In nestalphabetischen Wörterbüchern »werden morphologisch zusammengehörige Lexemgruppen zusammenhängend [, d.h. in sogenannten Nestern] dargestellt« (Schlaefer 2009: 87). Den abgesetzten Hauptlemmata folgen die Artikel ihrer Ableitungen und Komposita, die wiederum ein eigenes Ordnungsprinzip aufweisen (vgl. Schlaefer 2009: 87). Ein Beispiel: Unter dem Lemma Erle werden Brand-, Ruess-, Schwarz- und Drües- subsummiert. Die subsummierten Worte unter Erle sind die Kerne der angeführten Komposta, d.h. sie tragen den semantischen Inhalt, wohingegen der Kopf, in unserem Fall Erle, die grammatikalische Eigenschaft der Komposita enthält.

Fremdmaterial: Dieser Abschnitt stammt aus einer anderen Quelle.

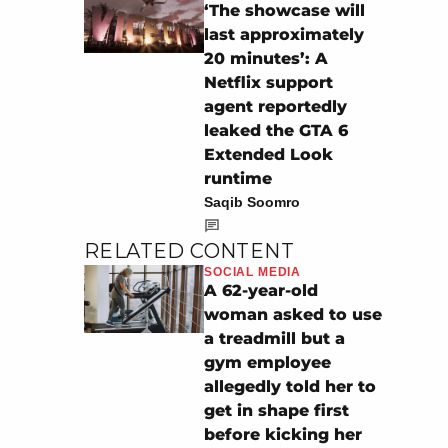
‘The showcase will
last approximately
20 minutes’: A
Netflix support
agent reportedly
leaked the GTA 6
Extended Look
runtime
Saqib Soomro
RELATED CONTENT
SOCIAL MEDIA
A 62-year-old
woman asked to use
a treadmill but a
gym employee
allegedly told her to
get in shape first
before kicking her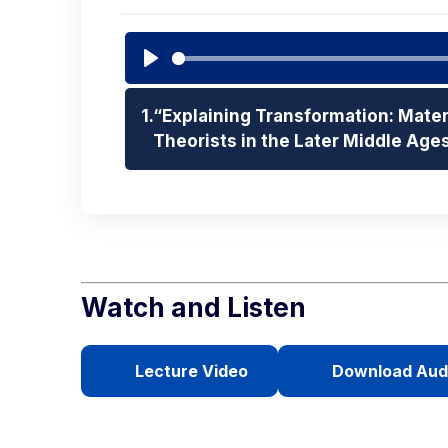
Play
1.
“Explaining Transformation: Mater
Theorists in the Later Middle Age
Watch and Listen
Lecture Video
Download Aud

Rückläufige oder finalalphabetische Stichwortlisten erfordern wiederum eine andere Nachschlagetechnik, da hier die Lemmata vom Wortende her sortiert sind (vgl. Schlaefer 2009: 88). Ein Beispiel: Die Anordnung der Lemmata gestaltet sich folgendermaßen: tektonisch, architektonisch, plutonisch, embryonisch, Harnisch, Allermansharnisch. Die alphabtische Ordnung erfolgt von hinten her. Viele rückläufige Wörterbücher wollen den Ansprüchen eines Reimlexikons gerecht werden, was sich aber nur bedingt erkenne lässt, da sich bei der Ordnung der Wörter am Suffix orientiert wird und Worte, die eventuell einen schöneren Reim ergeben würden, abgeschnitten werden und nicht auf den ersten Blick zu finden sind, sondern erst, wenn man sich einige viele aufeinanderfolgende Lemmata angeschaut hat.